WHAT IS REQUIRED
All lines from the one that has "Η παραλία είναι οργανωμένη, ρη" onward to the end of the records below are to be returned exactly; pictures are to be skipped.

+---+

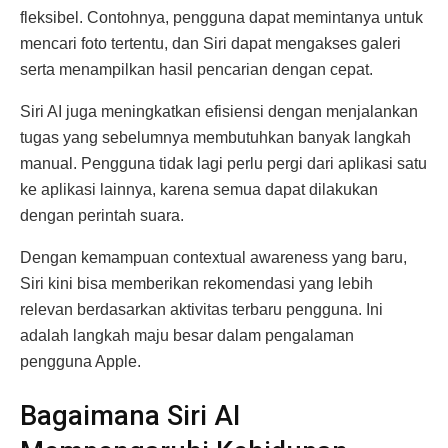
fleksibel. Contohnya, pengguna dapat memintanya untuk
mencari foto tertentu, dan Siri dapat mengakses galeri
serta menampilkan hasil pencarian dengan cepat.
Siri AI juga meningkatkan efisiensi dengan menjalankan
tugas yang sebelumnya membutuhkan banyak langkah
manual. Pengguna tidak lagi perlu pergi dari aplikasi satu
ke aplikasi lainnya, karena semua dapat dilakukan
dengan perintah suara.
Dengan kemampuan contextual awareness yang baru,
Siri kini bisa memberikan rekomendasi yang lebih
relevan berdasarkan aktivitas terbaru pengguna. Ini
adalah langkah maju besar dalam pengalaman
pengguna Apple.
Bagaimana Siri AI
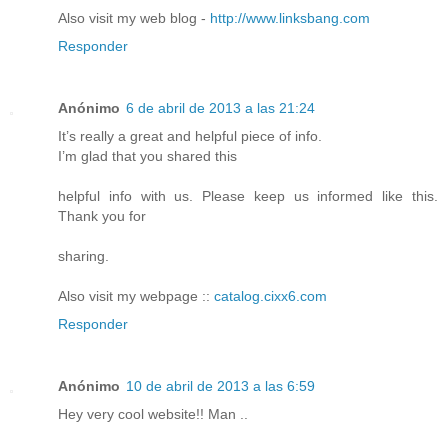
Also visit my web blog -
http://www.linksbang.com
Responder
Anónimo
6 de abril de 2013 a las 21:24
It’s really a great and helpful piece of info.
I’m glad that you shared this
helpful info with us. Please keep us informed like this.
Thank you for
sharing.
Also visit my webpage ::
catalog.cixx6.com
Responder
Anónimo
10 de abril de 2013 a las 6:59
Hey very cool website!! Man ..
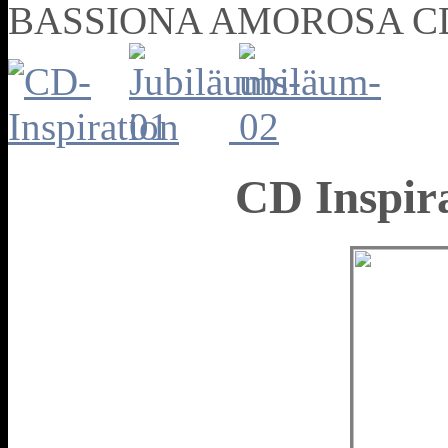
BASSIONA AMOROSA CD
CD Inspira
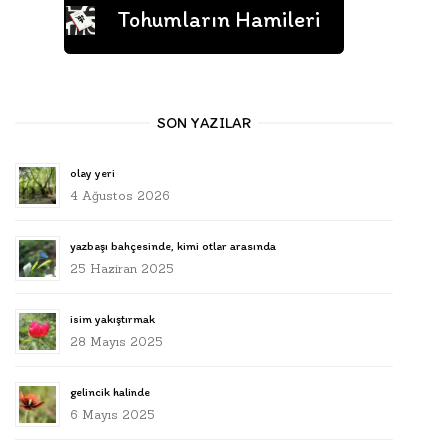
Tohumların Hamileri
SON YAZILAR
olay yeri
4 Ağustos 2026
yazbaşı bahçesinde, kimi otlar arasında
25 Haziran 2025
isim yakıştırmak
28 Mayıs 2025
gelincik halinde
6 Mayıs 2025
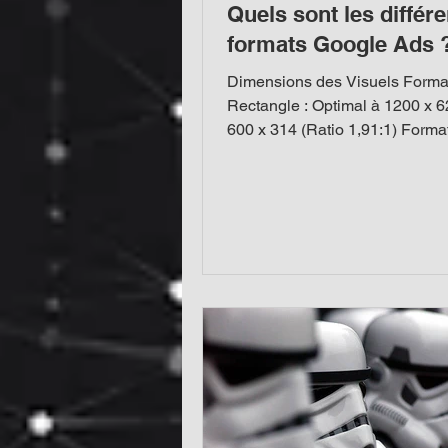
Quels sont les différe
formats Google Ads 
Dimensions des Visuels Forma
Rectangle : Optimal à 1200 x 6
600 x 314 (Ratio 1,91:1) Format
Idéal à 1200 x 1200, min 300...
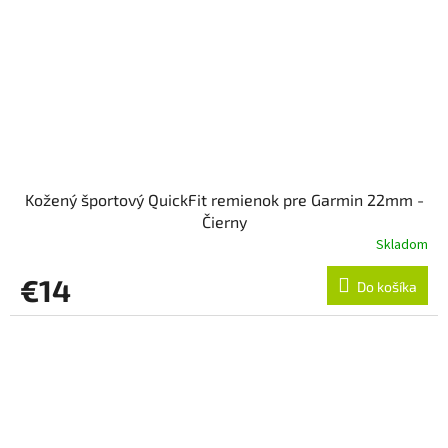
Kožený športový QuickFit remienok pre Garmin 22mm -
Čierny
Skladom
€14
Do košíka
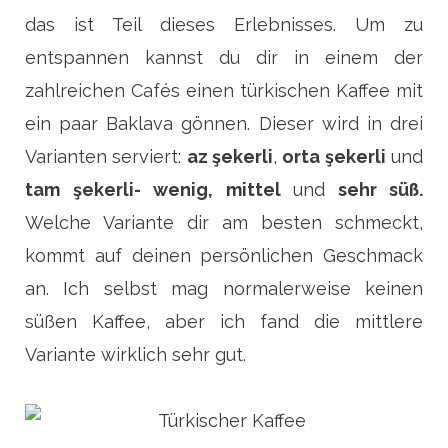
das ist Teil dieses Erlebnisses. Um zu
entspannen kannst du dir in einem der
zahlreichen Cafés einen türkischen Kaffee mit
ein paar Baklava gönnen. Dieser wird in drei
Varianten serviert:
az şekerli
,
orta şekerli
und
tam şekerli- wenig, mittel
und
sehr süß.
Welche Variante dir am besten schmeckt,
kommt auf deinen persönlichen Geschmack
an. Ich selbst mag normalerweise keinen
süßen Kaffee, aber ich fand die mittlere
Variante wirklich sehr gut.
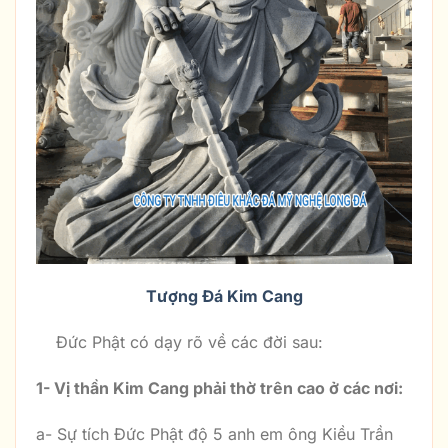
Tượng Đá Kim Cang
Đức Phật có dạy rõ về các đời sau:
1- Vị thần Kim Cang phải thờ trên cao ở các nơi:
a- Sự tích Đức Phật độ 5 anh em ông Kiều Trần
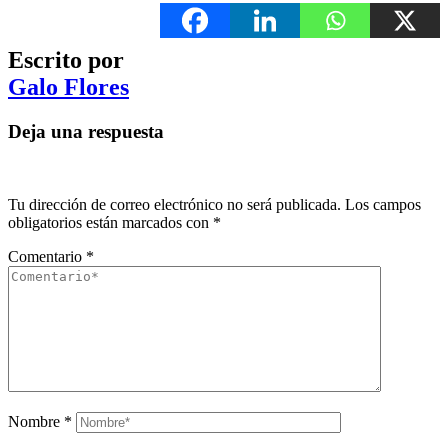
Escrito por
Galo Flores
Deja una respuesta
Tu dirección de correo electrónico no será publicada.
Los campos
obligatorios están marcados con
*
Comentario
*
Nombre
*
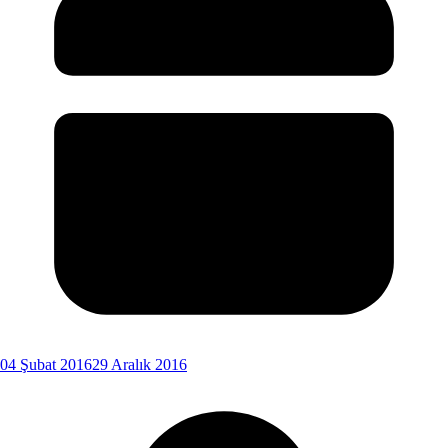
04 Şubat 2016
29 Aralık 2016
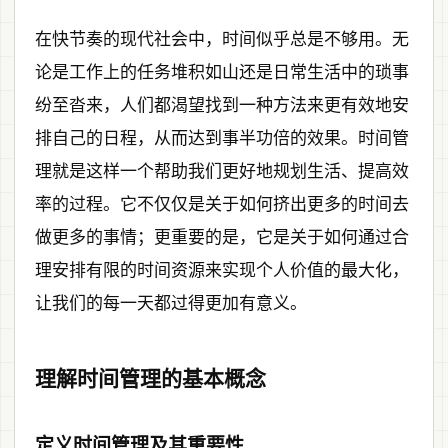
在快节奏的现代社会中，时间似乎总是不够用。无
论是工作上的任务堆积如山还是日常生活中的琐事
纷至沓来，人们都渴望找到一种方法来更有效地安
排自己的日程，从而达到事半功倍的效果。时间管
理就是这样一个帮助我们更好地规划生活、提高效
率的过程。它不仅仅是关于如何挤出更多的时间去
做更多的事情；更重要的是，它是关于如何通过合
理安排有限的时间资源来实现个人价值的最大化，
让我们的每一天都过得更加有意义。
理解时间管理的基本概念
定义时间管理及其重要性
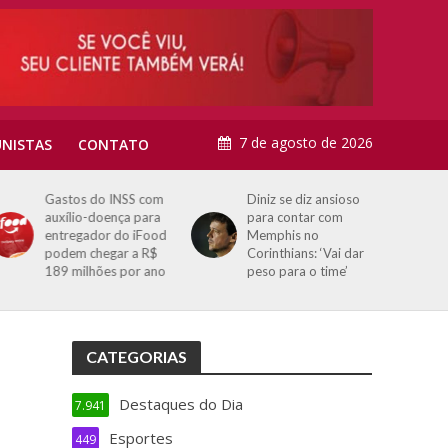
7 de agosto de 2026
NISTAS
CONTATO
Gastos do INSS com
Diniz se diz ansioso
auxílio-doença para
para contar com
entregador do iFood
Memphis no
podem chegar a R$
Corinthians: ‘Vai dar
189 milhões por ano
peso para o time’
CATEGORIAS
Destaques do Dia
7.941
Esportes
449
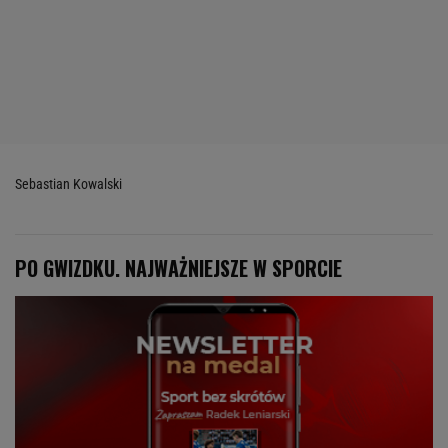
Sebastian Kowalski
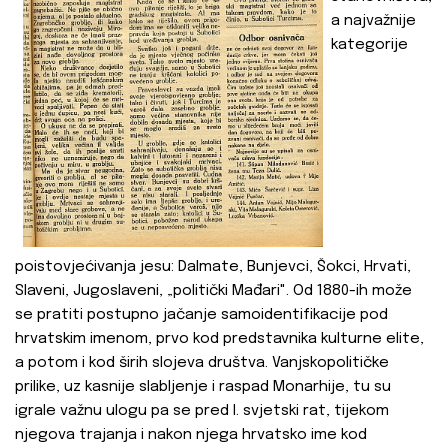
a najvažnije
kategorije
poistovjećivanja jesu: Dalmate, Bunjevci, Šokci, Hrvati,
Slaveni, Jugoslaveni, „politički Mađari". Od 1880-ih može
se pratiti postupno jačanje samoidentifikacije pod
hrvatskim imenom, prvo kod predstavnika kulturne elite,
a potom i kod širih slojeva društva. Vanjskopolitičke
prilike, uz kasnije slabljenje i raspad Monarhije, tu su
igrale važnu ulogu pa se pred I. svjetski rat, tijekom
njegova trajanja i nakon njega hrvatsko ime kod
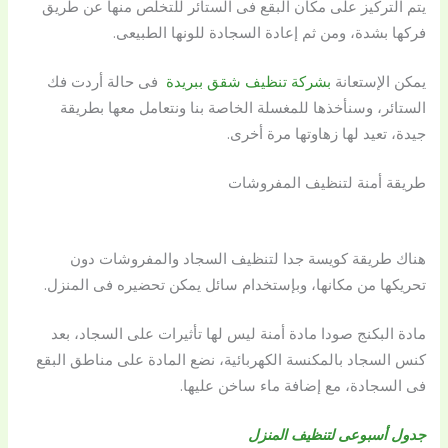
يتم التركيز على مكان البقع فى الستائر للتخلص منها عن طريق
فركها بشدة، ومن ثم إعادة السجادة للونها الطبيعى.
يمكن الإستعانة
بشركة تنظيف شقق ببريدة
فى حالة أردت فك
الستائر، وسنأخذها للمغسلة الخاصة بنا ونتعامل معها بطريقة
جيدة، تعيد لها زهاوتها مرة أخرى.
طريقة أمنة لتنظيف المفروشات
هناك طريقة كويسة جدا لتنظيف السجاد والمفروشات دون
تحريكها من مكانها، وبإستخدام سائل يمكن تحضيره فى المنزل.
مادة البكنج صودا مادة أمنة ليس لها تأثيرات على السجاد، بعد
كنس السجاد بالمكنسة الكهربائية، نضع المادة على مناطق البقع
فى السجادة، مع إضافة ماء ساخن عليها.
جدول أسبوعى لتنظيف المنزل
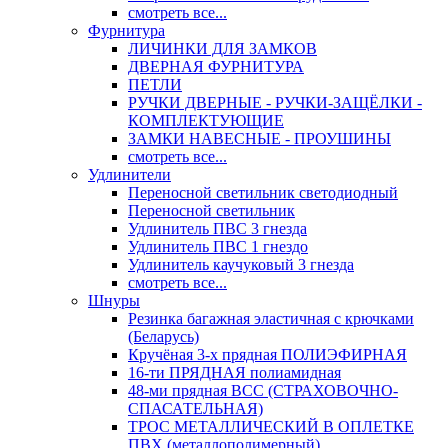
смотреть все...
Фурнитура
ЛИЧИНКИ ДЛЯ ЗАМКОВ
ДВЕРНАЯ ФУРНИТУРА
ПЕТЛИ
РУЧКИ ДВЕРНЫЕ - РУЧКИ-ЗАЩЁЛКИ -
КОМПЛЕКТУЮЩИЕ
ЗАМКИ НАВЕСНЫЕ - ПРОУШИНЫ
смотреть все...
Удлинители
Переносной светильник светодиодный
Переносной светильник
Удлинитель ПВС 3 гнезда
Удлинитель ПВС 1 гнездо
Удлинитель каучуковый 3 гнезда
смотреть все...
Шнуры
Резинка багажная эластичная с крючками
(Беларусь)
Кручёная 3-х прядная ПОЛИЭФИРНАЯ
16-ти ПРЯДНАЯ полиамидная
48-ми прядная ВСС (СТРАХОВОЧНО-
СПАСАТЕЛЬНАЯ)
ТРОС МЕТАЛЛИЧЕСКИЙ В ОПЛЕТКЕ
ПВХ (металлополимерный)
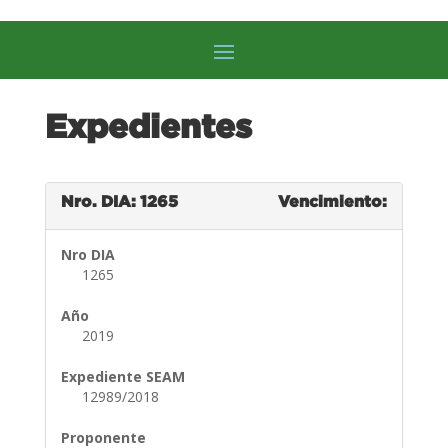
Expedientes
Nro. DIA: 1265
Vencimiento:
Nro DIA
1265
Año
2019
Expediente SEAM
12989/2018
Proponente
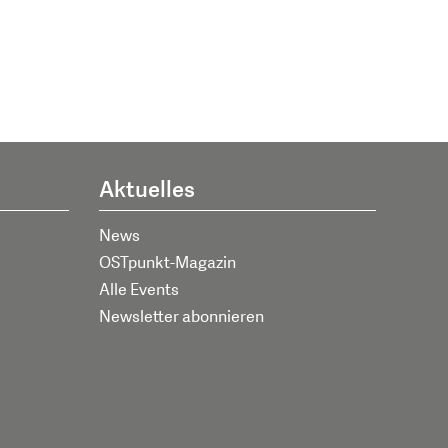
Aktuelles
News
OSTpunkt-Magazin
Alle Events
Newsletter abonnieren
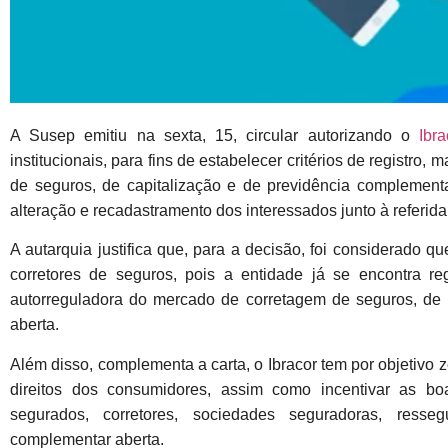
A Susep emitiu na sexta, 15, circular autorizando o
Ibra
institucionais, para fins de estabelecer critérios de registro
de seguros, de capitalização e de previdência complementa
alteração e recadastramento dos interessados junto à referida
A autarquia justifica que, para a decisão, foi considerado q
corretores de seguros, pois a entidade já se encontra r
autorreguladora do mercado de corretagem de seguros, de 
aberta.
Além disso, complementa a carta, o Ibracor tem por objetivo 
direitos dos consumidores, assim como incentivar as bo
segurados, corretores, sociedades seguradoras, resse
complementar aberta.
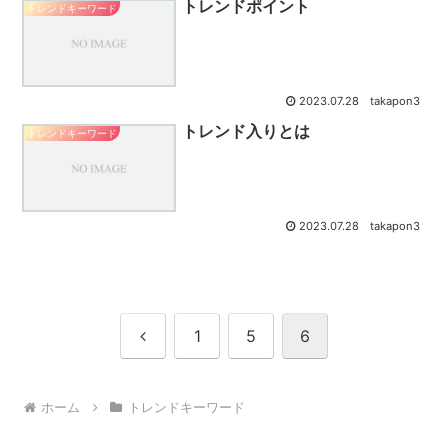
トレンドポイント
トレンドキーワード
2023.07.28
takapon3
トレンド入りとは
トレンドキーワード
2023.07.28
takapon3
前
1
5
6
へ
ホーム
トレンドキーワード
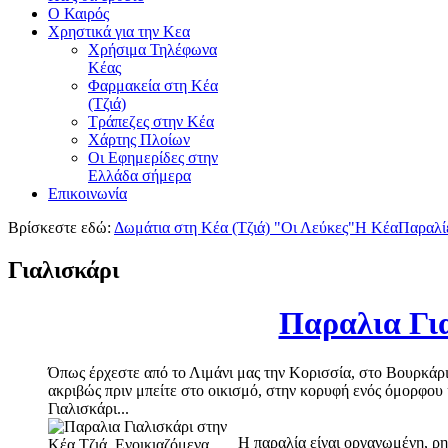
Ο Καιρός
Χρηστικά για την Κεα
Χρήσιμα Τηλέφωνα
Κέας
Φαρμακεία στη Κέα
(Τζιά)
Τράπεζες στην Κέα
Χάρτης Πλοίων
Οι Εφημερίδες στην
Ελλάδα σήμερα
Επικοινωνία
Βρίσκεστε εδώ:
Δωμάτια στη Κέα (Τζιά) "Οι Λεύκες"
Η Κέα
Παραλί
Γιαλισκάρι
Παραλια Γι
Όπως έρχεστε από το Λιμάνι μας την Κορισσία, στο Βουρκάρι
ακριβώς πριν μπείτε στο οικισμό, στην κορυφή ενός όμορφου 
Γιαλισκάρι...
Η παραλία είναι οργανωμένη, ρη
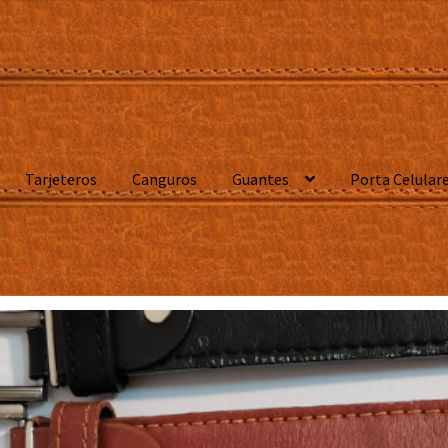
Tarjeteros
Canguros
Guantes
Porta Celular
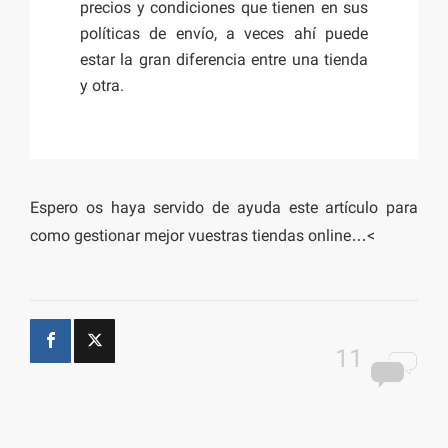
precios y condiciones que tienen en sus
políticas de envío, a veces ahí puede
estar la gran diferencia entre una tienda
y otra.
Espero os haya servido de ayuda este artículo para
como gestionar mejor vuestras tiendas online…<
11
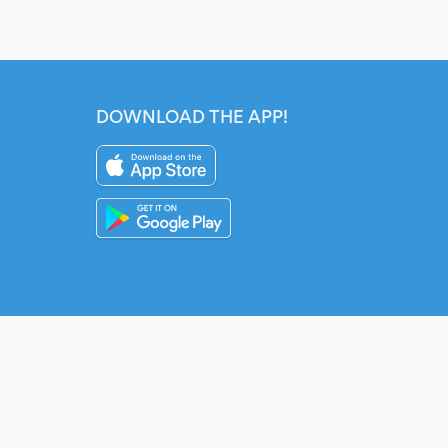
DOWNLOAD THE APP!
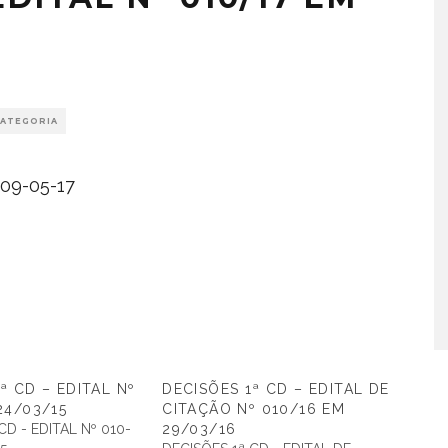
CATEGORIA
 09-05-17
ª CD – EDITAL Nº
DECISÕES 1ª CD – EDITAL DE
24/03/15
CITAÇÃO Nº 010/16 EM
CD - EDITAL Nº 010-
29/03/16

+---+

WORKED SOLUTION
Η παραλία είναι οργανωμένη, ρη
Tarjeteros
Canguros
Guantes
Porta Celular
precios y condiciones que tienen en sus
políticas de envío, a veces ahí puede
estar la gran diferencia entre una tienda
y otra.
Espero os haya servido de ayuda este artículo para
como gestionar mejor vuestras tiendas online…<
11
DOWNLOAD THE APP!
CATEGORIA
 09-05-17
ª CD – EDITAL Nº
DECISÕES 1ª CD – EDITAL DE
24/03/15
CITAÇÃO Nº 010/16 EM
CD - EDITAL Nº 010-
29/03/16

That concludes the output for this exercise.